Transcribed page contents:
>>>>
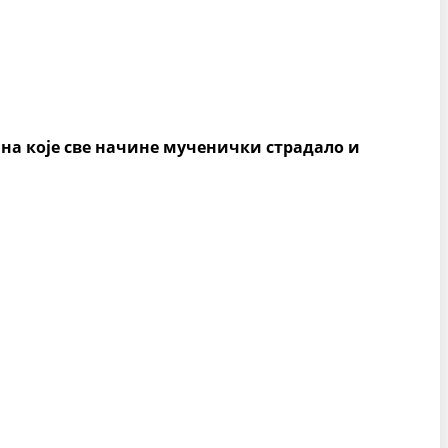
 на које све начине мученички страдало и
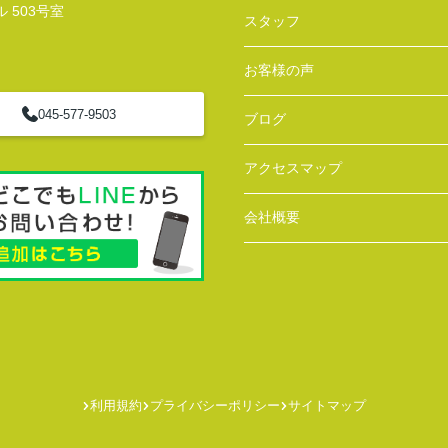
 503号室
スタッフ
お客様の声
045-577-9503
ブログ
アクセスマップ
会社概要
利用規約
プライバシーポリシー
サイトマップ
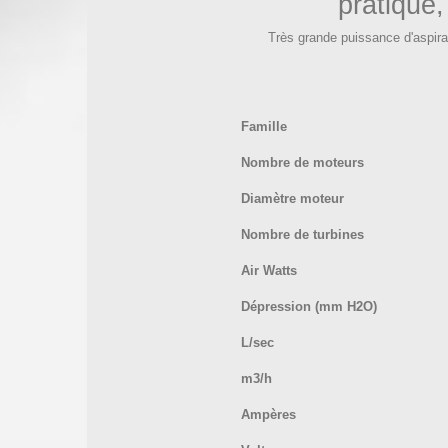
pratique
Très grande puissance d'aspirat
Famille
Nombre de moteurs
Diamètre moteur
Nombre de turbines
Air Watts
Dépression (mm H2O)
L/sec
m3/h
Ampères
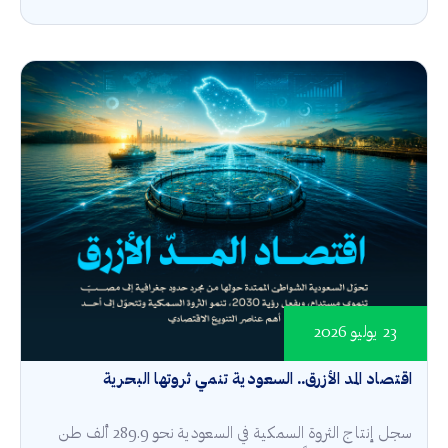
23 يوليو 2026
اقتصاد المد الأزرق.. السعودية تنمي ثروتها البحرية
سجل إنتاج الثروة السمكية في السعودية نحو 289.9 ألف طن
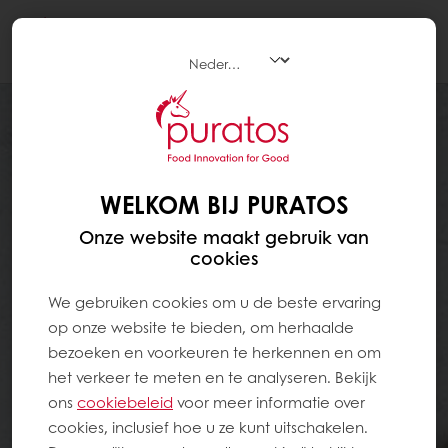
Togg
navi
WELKOM BIJ PURATOS
Onze website maakt gebruik van
cookies
We gebruiken cookies om u de beste ervaring
op onze website te bieden, om herhaalde
bezoeken en voorkeuren te herkennen en om
het verkeer te meten en te analyseren. Bekijk
ons ​​
cookiebeleid
voor meer informatie over
cookies, inclusief hoe u ze kunt uitschakelen.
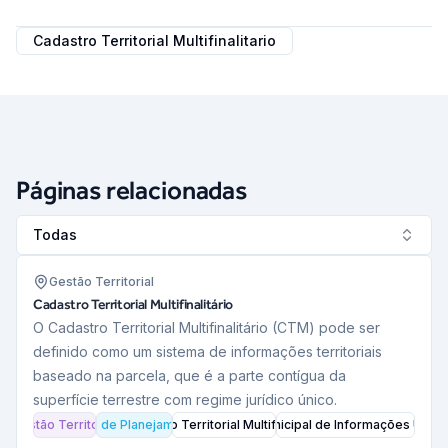
Cadastro Territorial Multifinalitario
Páginas relacionadas
Todas
Gestão Territorial
Cadastro Territorial Multifinalitário
O Cadastro Territorial Multifinalitário (CTM) pode ser
definido como um sistema de informações territoriais
baseado na parcela, que é a parte contígua da
superfície terrestre com regime jurídico único.
Gestão Territorial
Rede de Planejamento
Cadastro Territorial Multifinalitario
Sistema Municipal de Informações Urban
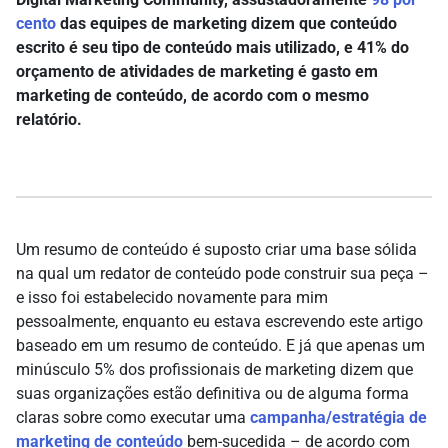
cento
das equipes de marketing dizem que conteúdo
escrito é seu tipo de conteúdo mais utilizado, e 41% do
orçamento de atividades de marketing é gasto em
marketing de conteúdo, de acordo com o mesmo
relatório.
Um resumo de conteúdo é suposto criar uma base sólida
na qual um redator de conteúdo pode construir sua peça –
e isso foi estabelecido novamente para mim
pessoalmente, enquanto eu estava escrevendo este artigo
baseado em um resumo de conteúdo. E já que apenas um
minúsculo 5% dos profissionais de marketing dizem que
suas organizações estão definitiva ou de alguma forma
claras sobre como executar uma
campanha/estratégia de
marketing de conteúdo
bem-sucedida – de acordo com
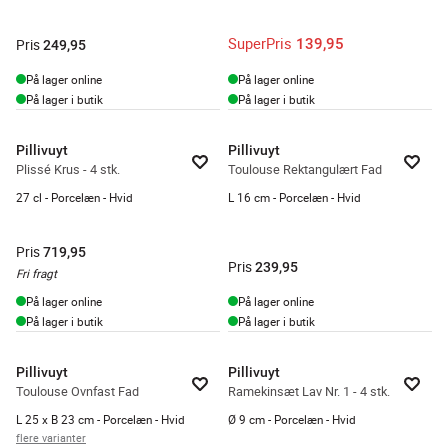
SuperPris
139,95
Pris
249,95
På lager online
På lager online
På lager i butik
På lager i butik
Pillivuyt
Pillivuyt
Plissé Krus - 4 stk.
Toulouse Rektangulært Fad
27 cl - Porcelæn - Hvid
L 16 cm - Porcelæn - Hvid
Pris
719,95
Pris
239,95
Fri fragt
På lager online
På lager online
På lager i butik
På lager i butik
Pillivuyt
Pillivuyt
Toulouse Ovnfast Fad
Ramekinsæt Lav Nr. 1 - 4 stk.
L 25 x B 23 cm - Porcelæn - Hvid
Ø 9 cm - Porcelæn - Hvid
flere varianter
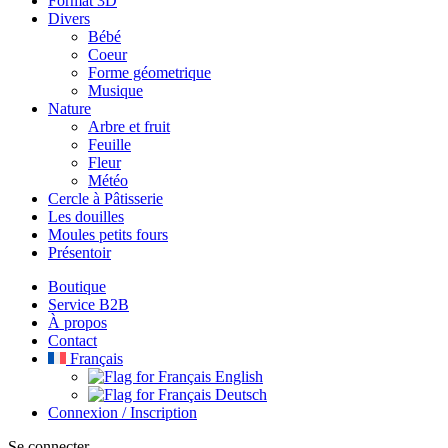
Format 3D
Divers
Bébé
Coeur
Forme géometrique
Musique
Nature
Arbre et fruit
Feuille
Fleur
Météo
Cercle à Pâtisserie
Les douilles
Moules petits fours
Présentoir
Boutique
Service B2B
À propos
Contact
Français
English
Deutsch
Connexion / Inscription
Se connecter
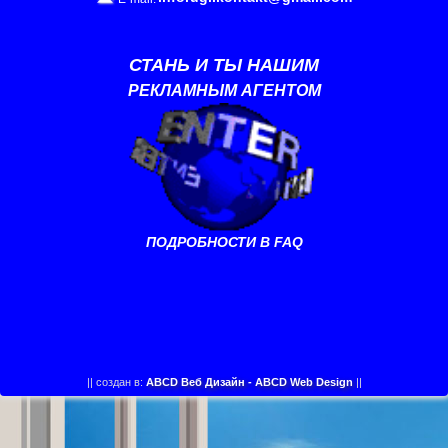
СТАНЬ И ТЫ НАШИМ
РЕКЛАМНЫМ АГЕНТОМ
ПОДРОБНОСТИ В FAQ
||
создан в:
ABCD Веб Дизайн - ABCD Web Design
||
<<<<
**ASSIGNMENT:**
Transcribe each record above exactly, leaving every picture out of the copy.

**WRITTEN ANSWER:**
 на које све начине мученички страдало и
 503号室
スタッフ
お客様の声
045-577-9503
ブログ
アクセスマップ
会社概要
利用規約
プライバシーポリシー
サイトマップ
pratique
Très grande puissance d'aspirat
Famille
Nombre de moteurs
Diamètre moteur
Nombre de turbines
Air Watts
Dépression (mm H2O)
L/sec
m3/h
Ampères
23 يوليو 2026
اقتصاد المد الأزرق.. السعودية تنمي ثروتها البحرية
سجل إنتاج الثروة السمكية في السعودية نحو 289.9 ألف طن
Togg
navi
WELKOM BIJ PURATOS
Onze website maakt gebruik van
cookies
We gebruiken cookies om u de beste ervaring
op onze website te bieden, om herhaalde
bezoeken en voorkeuren te herkennen en om
het verkeer te meten en te analyseren. Bekijk
ons ​​
cookiebeleid
voor meer informatie over
cookies, inclusief hoe u ze kunt uitschakelen.
Cadastro Territorial Multifinalitario
Páginas relacionadas
Todas
Gestão Territorial
Cadastro Territorial Multifinalitário
O Cadastro Territorial Multifinalitário (CTM) pode ser
definido como um sistema de informações territoriais
baseado na parcela, que é a parte contígua da
superfície terrestre com regime jurídico único.
Gestão Territorial
Rede de Planejamento
Cadastro Territorial Multifinalitario
Sistema Municipal de Informações Urban
cento
das equipes de marketing dizem que conteúdo
escrito é seu tipo de conteúdo mais utilizado, e 41% do
orçamento de atividades de marketing é gasto em
marketing de conteúdo, de acordo com o mesmo
relatório.
Um resumo de conteúdo é suposto criar uma base sólida
na qual um redator de conteúdo pode construir sua peça –
e isso foi estabelecido novamente para mim
pessoalmente, enquanto eu estava escrevendo este artigo
baseado em um resumo de conteúdo. E já que apenas um
minúsculo 5% dos profissionais de marketing dizem que
suas organizações estão definitiva ou de alguma forma
claras sobre como executar uma
campanha/estratégia de
marketing de conteúdo
bem-sucedida – de acordo com
SuperPris
139,95
Pris
249,95
På lager online
På lager online
På lager i butik
På lager i butik
Pillivuyt
Pillivuyt
Plissé Krus - 4 stk.
Toulouse Rektangulært Fad
27 cl - Porcelæn - Hvid
L 16 cm - Porcelæn - Hvid
Pris
719,95
Pris
239,95
Fri fragt
På lager online
På lager online
På lager i butik
På lager i butik
Pillivuyt
Pillivuyt
Toulouse Ovnfast Fad
Ramekinsæt Lav Nr. 1 - 4 stk.
L 25 x B 23 cm - Porcelæn - Hvid
Ø 9 cm - Porcelæn - Hvid
flere varianter
Format 3D
Divers
Bébé
Coeur
Forme géometrique
Musique
Nature
Arbre et fruit
Feuille
Fleur
Météo
Cercle à Pâtisserie
Les douilles
Moules petits fours
Présentoir
Boutique
Service B2B
À propos
Contact
Français
English
Deutsch
Connexion / Inscription
Se connecter
СТАНЬ И ТЫ НАШИМ
РЕКЛАМНЫМ АГЕНТОМ
ПОДРОБНОСТИ В FAQ
||
создан в:
ABCD Веб Дизайн - ABCD Web Design
||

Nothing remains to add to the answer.